Werdum tells MMA junkie that he’s in the process of working a sponsorship agreement with the world renowned shoe and sports apparel giant, which just so happens to be one of Reebok’s biggest competitors.
“(Nike and I) are negotiating, it’s going to happen – we’ll see if it happens, it depends on figures, it depends on a lot of things,” Werdum said. “We might close (the deal), we might not. But, I went ahead because I’m not happy with Reebok. I’m not happy because making $5,000 per fight sucks. For a person who made $100,000, $150,000 per fight, going to $5,000, it’s not easy. It was more a protest, but I’m already negotiating with Nike.”
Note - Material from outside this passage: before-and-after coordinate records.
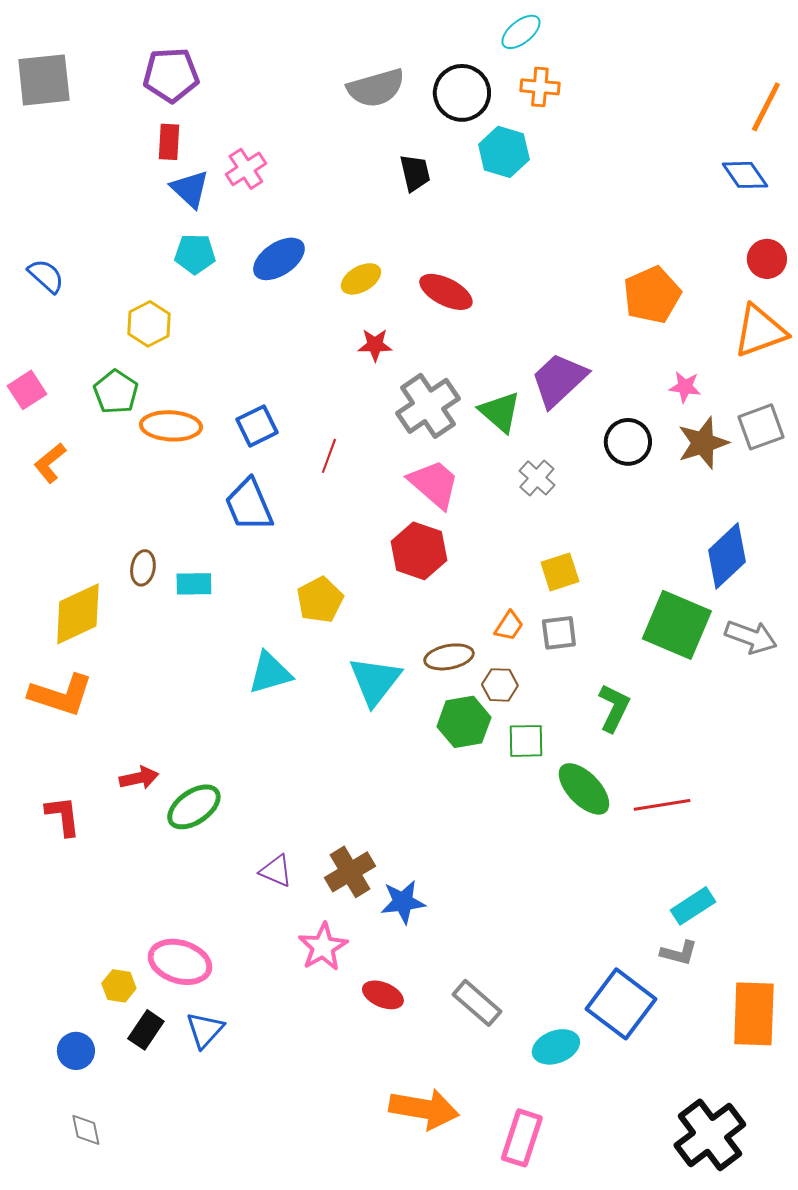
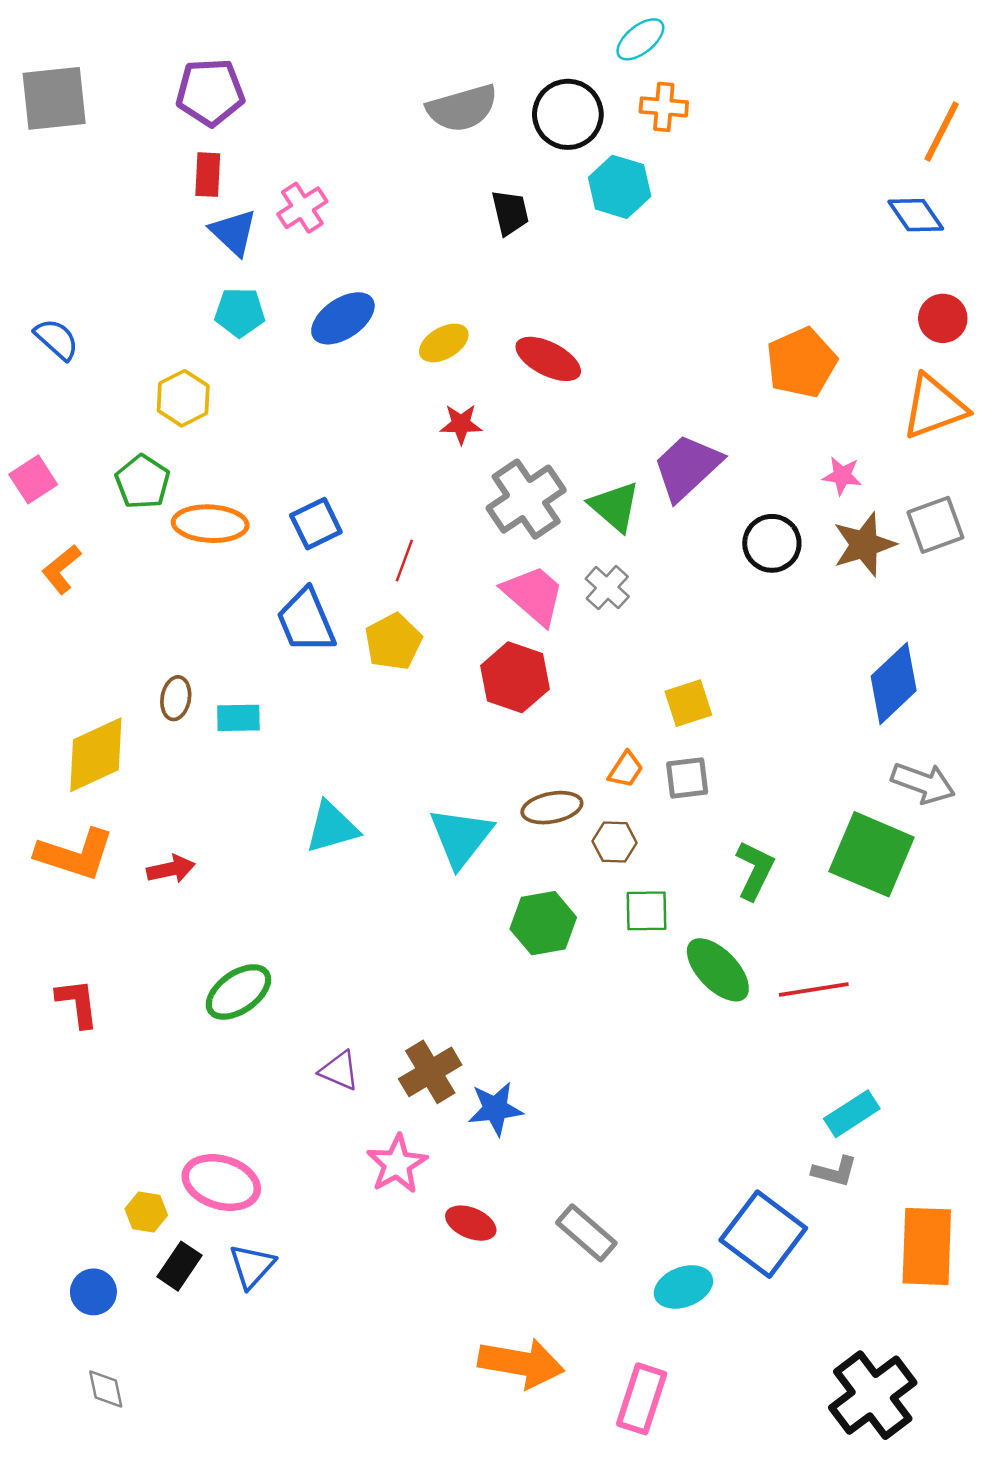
gray cross: (537, 478) -> (607, 588), moved
yellow pentagon: (320, 600) -> (393, 642), moved
green square: (677, 625) -> (872, 854), moved
green hexagon: (464, 722) -> (543, 923), moved
red arrow: (139, 778) -> (171, 869), moved

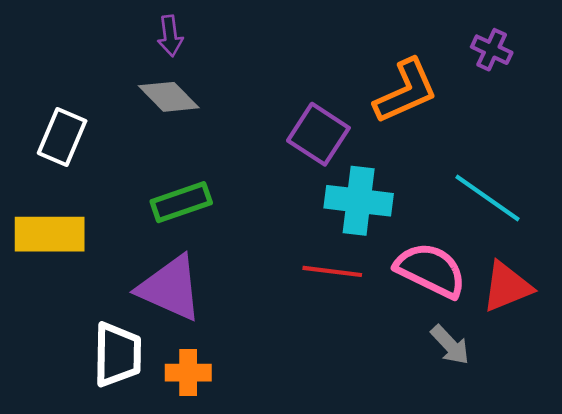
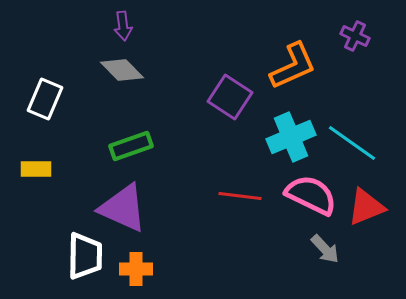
cyan cross: (359, 201) -> (291, 137), moved, turned -30
yellow rectangle: (50, 234) -> (36, 169), size x0.6

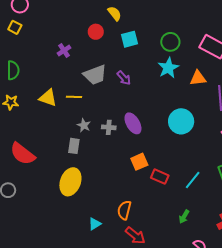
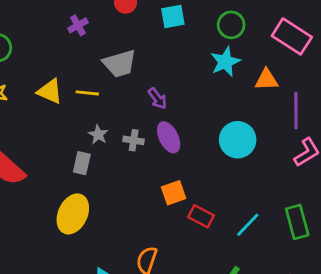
purple arrow: (124, 78) -> (157, 98), moved

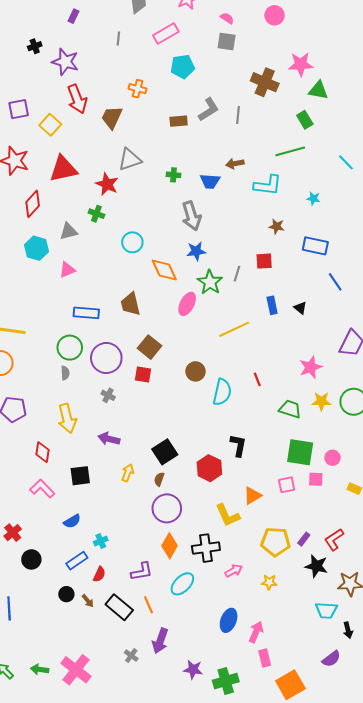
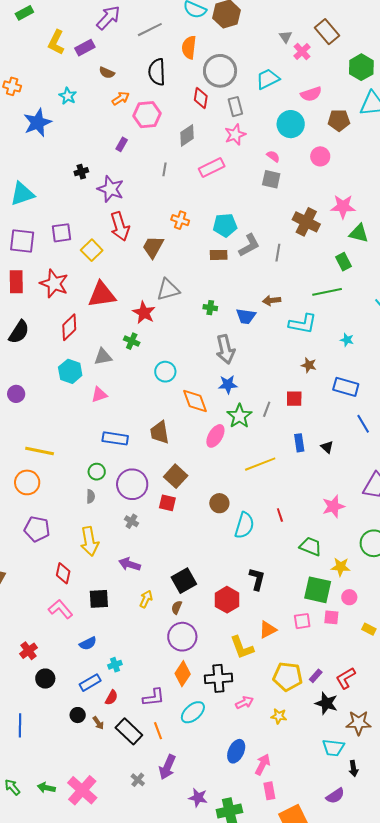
cyan pentagon: (183, 67) -> (225, 225), moved
green circle: (70, 348) -> (97, 472), size x0.7
yellow star: (321, 401) -> (341, 567), moved

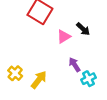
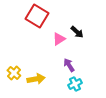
cyan cross: (88, 79) -> (75, 84), moved
yellow arrow: (39, 80) -> (36, 79), turned 42

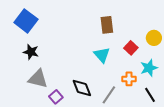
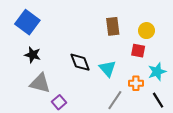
yellow circle: (154, 38) -> (146, 31), moved
red square: (131, 48) -> (138, 51), turned -32
cyan triangle: (102, 55) -> (107, 69), moved
black diamond: (82, 88) -> (80, 62), moved

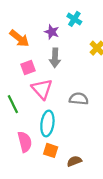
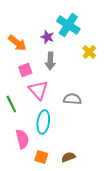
cyan cross: (74, 19) -> (68, 25), size x1.6
orange square: (51, 150) -> (41, 157), moved

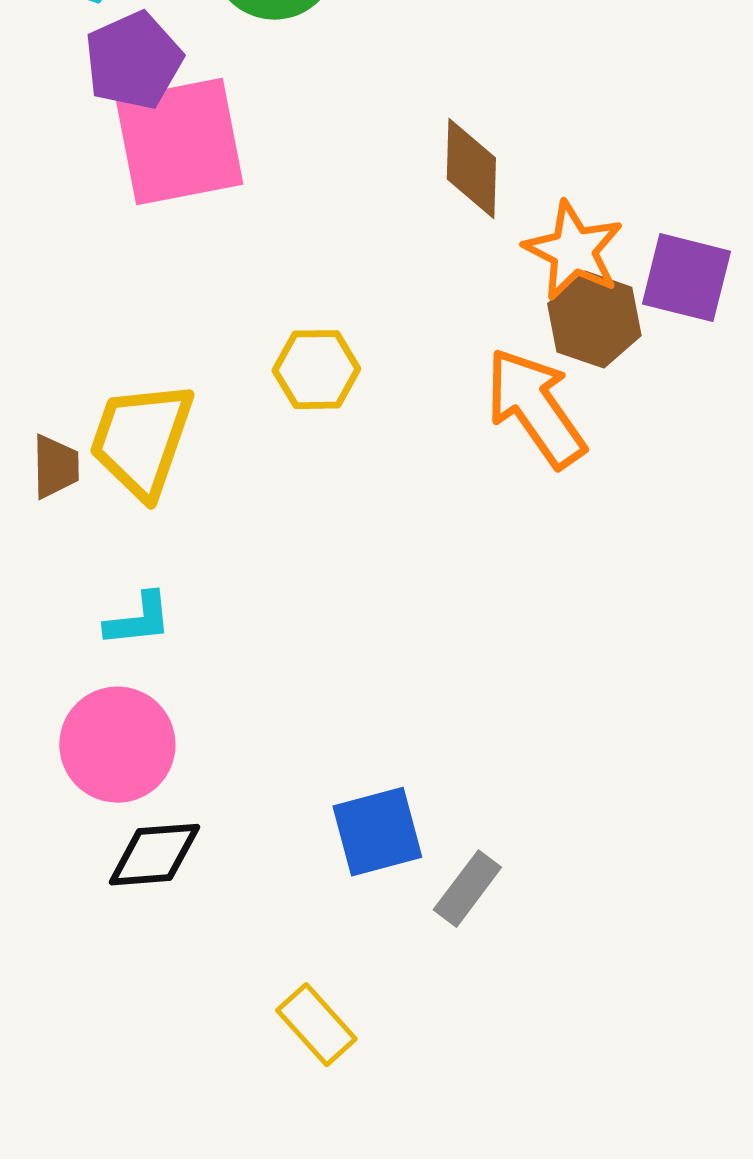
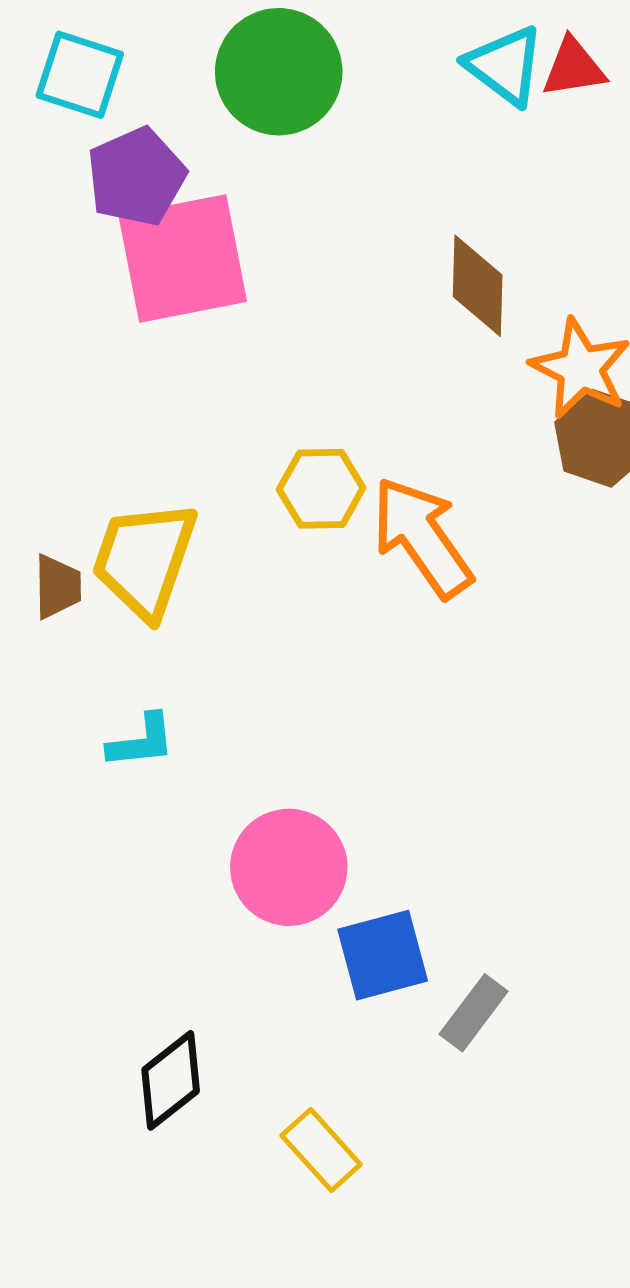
orange arrow: (535, 408) -> (422, 537), moved
pink circle: (117, 745) -> (289, 867), moved
black diamond: (154, 855) -> (171, 1080), moved, turned -34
Like Werdum, many other athletes have expressed their displeasure at the Reebok payout in the past because it has cost them thousands upon thousands of side income from sponsors. Sure, fighters are still allowed to have partnerships with other sponsors as long as their logos are nowhere in sight come fight week or fight night. It’s that very fact that scared numerous companies into terminating some relationships with fighters on UFC’s roster.
Werdum hopes to change all of that.
“I also wanted to say that it’s important that other sponsors know that – sometimes other big sponsors don’t come to you because they think you have exclusivity with Reebok,” Werdum said. “I have no exclusivity with Reebok, it’s only during the fight and that’s it. Because that’s how it goes and we can’t do anything about it. But outside of the octagon, that’s where things show up the most, at social media, that’s where they show the brand, at training. It’s nice to clarify that, outside the UFC, I can have the sponsors I want.”
Nevertheless, Nike, according to Werdum, is okay with overlooking that aspect and is open to moving forward with an agreement with the former Heavyweight champion. Just don’t expect this to be a reality when Werdum faces Cain Velasquez for a second time at UFC 207 on Dec. 30, 2016, in Las Vegas, Nevada.